**Task to complete:** Work through the records below, line by line, and say how many lines include "Make", with nothing else.

**Material for this exercise:**

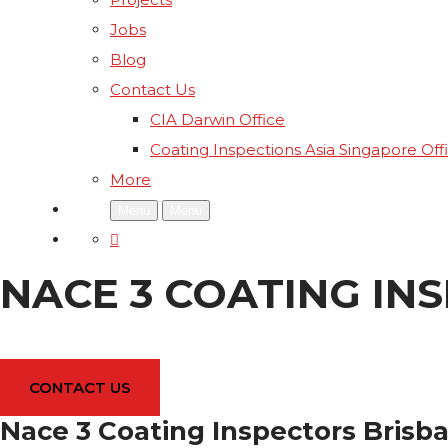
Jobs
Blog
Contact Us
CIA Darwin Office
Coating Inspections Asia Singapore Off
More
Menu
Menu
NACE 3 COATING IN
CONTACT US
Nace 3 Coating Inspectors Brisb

--

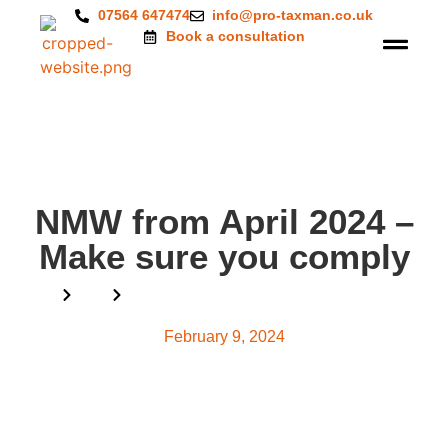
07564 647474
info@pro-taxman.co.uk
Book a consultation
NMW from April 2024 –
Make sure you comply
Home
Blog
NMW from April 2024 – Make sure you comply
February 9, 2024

**Output:** 2